Enable health checks on all Kubernetes clusters by default #60169

rana · 2025-10-11T01:04:48Z

Kubernetes health checks are enabled by default.

A per-resource health check config approach is implemented for enabling ease of adoption of new health checks, while avoiding migration of the backend database.

In this PR:

Added default_kube health check config which enables health checks on all Kubernetes clusters
Revised initialization and insert logic for health check configs

Manual testing:

Manual testing was done once with a new installation, and once with an upgrade path with the previous existing default health check config.

Testing with a new installation

Deleted /var/lib/teleport/backend/sqlite.db.
Ran teleport with PR changes

Teleport terminal output show Kubernetes health checks functioning.

2025-10-15T14:57:07.188-07:00 DEBU [KUBERNETE] Target health status is unknown target_name:colima target_kind:kube_cluster target_origin: reason:initialized message:Health checker initialized healthcheck/worker.go:423
2025-10-15T14:57:07.188-07:00 INFO [KUBERNETE] Health checker started target_name:colima target_kind:kube_cluster target_origin: health_check_config:default_kube interval:30s timeout:5s healthy_threshold:2 unhealthy_threshold:1 healthcheck/worker.go:234
2025-10-15T14:57:07.195-07:00 INFO [KUBERNETE] Target became healthy target_name:colima target_kind:kube_cluster target_origin: reason:threshold_reached message:1 health check passed healthcheck/worker.go:411

Viewing the health check config records in the kv DB table shows a separate health check config for databases and Kubernetes.

// DB Key: /health_check_config/default
{
    "kind": "health_check_config",
    "version": "v1",
    "metadata": {
        "name": "default",
        "namespace": "default",
        "description": "Enables health checks for all databases by default",
        "labels": {
            "teleport.internal/resource-type": "preset"
        }
    },
    "spec": {
        "match": {
            "dbLabels": [
                {
                    "name": "*",
                    "values": [
                        "*"
                    ]
                }
            ]
        }
    }
}

// DB Key: /health_check_config/default_kube
{
    "kind": "health_check_config",
    "version": "v1",
    "metadata": {
        "name": "default_kube",
        "namespace": "default",
        "description": "Enables health checks for all Kubernetes clusters by default",
        "labels": {
            "teleport.internal/resource-type": "preset"
        }
    },
    "spec": {
        "match": {
            "kubernetesLabels": [
                {
                    "name": "*",
                    "values": [
                        "*"
                    ]
                }
            ]
        }
    }
}

Testing with a previous installation

Deleted /var/lib/teleport/backend/sqlite.db.
Ran teleport without PR changes

Teleport terminal output show Kubernetes health checks are disabled.

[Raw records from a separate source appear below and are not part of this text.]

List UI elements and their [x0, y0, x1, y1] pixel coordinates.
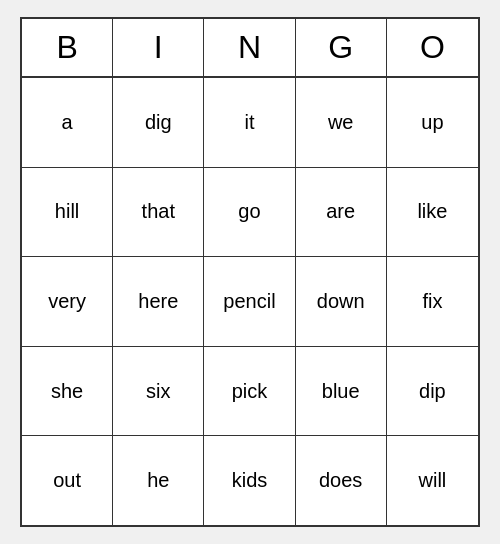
bingo-cell-2-3[interactable]: down — [296, 257, 387, 346]
header-letter-i: I — [113, 19, 204, 76]
header-letter-b: B — [22, 19, 113, 76]
bingo-cell-0-1[interactable]: dig — [113, 78, 204, 167]
bingo-cell-1-3[interactable]: are — [296, 168, 387, 257]
bingo-cell-2-0[interactable]: very — [22, 257, 113, 346]
bingo-cell-3-2[interactable]: pick — [204, 347, 295, 436]
bingo-cell-4-2[interactable]: kids — [204, 436, 295, 525]
bingo-cell-1-4[interactable]: like — [387, 168, 478, 257]
bingo-cell-3-4[interactable]: dip — [387, 347, 478, 436]
header-letter-g: G — [296, 19, 387, 76]
bingo-header: BINGO — [22, 19, 478, 78]
bingo-cell-0-2[interactable]: it — [204, 78, 295, 167]
bingo-cell-0-3[interactable]: we — [296, 78, 387, 167]
bingo-cell-2-4[interactable]: fix — [387, 257, 478, 346]
bingo-cell-0-4[interactable]: up — [387, 78, 478, 167]
bingo-row-1: hillthatgoarelike — [22, 168, 478, 258]
bingo-cell-4-4[interactable]: will — [387, 436, 478, 525]
bingo-cell-3-1[interactable]: six — [113, 347, 204, 436]
bingo-row-0: adigitweup — [22, 78, 478, 168]
bingo-body: adigitweuphillthatgoarelikeveryherepenci… — [22, 78, 478, 525]
bingo-row-4: outhekidsdoeswill — [22, 436, 478, 525]
bingo-cell-1-1[interactable]: that — [113, 168, 204, 257]
bingo-cell-1-0[interactable]: hill — [22, 168, 113, 257]
bingo-card: BINGO adigitweuphillthatgoarelikeveryher… — [20, 17, 480, 527]
header-letter-o: O — [387, 19, 478, 76]
bingo-row-2: veryherepencildownfix — [22, 257, 478, 347]
bingo-cell-4-3[interactable]: does — [296, 436, 387, 525]
bingo-cell-3-0[interactable]: she — [22, 347, 113, 436]
bingo-cell-3-3[interactable]: blue — [296, 347, 387, 436]
bingo-row-3: shesixpickbluedip — [22, 347, 478, 437]
bingo-cell-2-2[interactable]: pencil — [204, 257, 295, 346]
header-letter-n: N — [204, 19, 295, 76]
bingo-cell-4-0[interactable]: out — [22, 436, 113, 525]
bingo-cell-4-1[interactable]: he — [113, 436, 204, 525]
bingo-cell-1-2[interactable]: go — [204, 168, 295, 257]
bingo-cell-0-0[interactable]: a — [22, 78, 113, 167]
bingo-cell-2-1[interactable]: here — [113, 257, 204, 346]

2025-10-15T15:01:58.465-07:00 DEBU [KUBERNETE] Target health status is unknown target_name:colima target_kind:kube_cluster target_origin: reason:disabled message:No health check config matches this resource healthcheck/worker.go:423

Viewing the health check config records in the kv DB table shows a single health check config for databases.

// DB Key: /health_check_config/default
{
    "kind": "health_check_config",
    "version": "v1",
    "metadata": {
        "name": "default",
        "namespace": "default",
        "description": "Enables all health checks by default",
        "labels": {
            "teleport.internal/resource-type": "preset"
        }
    },
    "spec": {
        "match": {
            "dbLabels": [
                {
                    "name": "*",
                    "values": [
                        "*"
                    ]
                }
            ]
        }
    }
}

Ran teleport with PR changes
Teleport terminal output show Kubernetes health checks functioning.

2025-10-15T15:06:52.318-07:00 DEBU [KUBERNETE] Target health status is unknown target_name:colima target_kind:kube_cluster target_origin: reason:initialized message:Health checker initialized healthcheck/worker.go:423
2025-10-15T15:06:52.318-07:00 INFO [KUBERNETE] Health checker started target_name:colima target_kind:kube_cluster target_origin: health_check_config:default_kube interval:30s timeout:5s healthy_threshold:2 unhealthy_threshold:1 healthcheck/worker.go:234
2025-10-15T15:06:52.326-07:00 INFO [KUBERNETE] Target became healthy target_name:colima target_kind:kube_cluster target_origin: reason:threshold_reached message:1 health check passed healthcheck/worker.go:411

Viewing the health check config records in the kv DB table shows a separate health check config for databases and Kubernetes clusters.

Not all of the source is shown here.